(Beginning of Data shown)
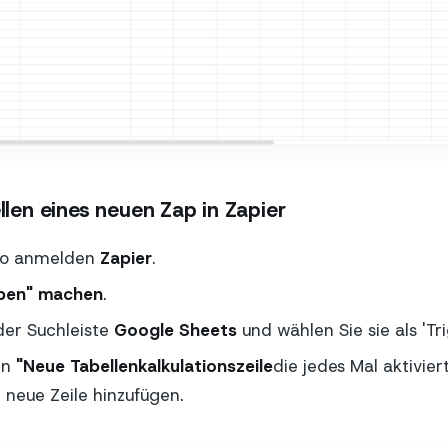
ellen eines neuen Zap in Zapier
to anmelden
Zapier
.
pen" machen
.
der Suchleiste
Google Sheets
und wählen Sie sie als 'Tr
en
"Neue Tabellenkalkulationszeile
die jedes Mal aktivier
 neue Zeile hinzufügen.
(End of Data shown)
- **About this exercise**
Repeat the records exactly, without the pictures.

- **Task result**
ellen eines neuen Zap in Zapier
to anmelden
Zapier
.
pen" machen
.
der Suchleiste
Google Sheets
und wählen Sie sie als 'Tr
en
"Neue Tabellenkalkulationszeile
die jedes Mal aktivier
 neue Zeile hinzufügen.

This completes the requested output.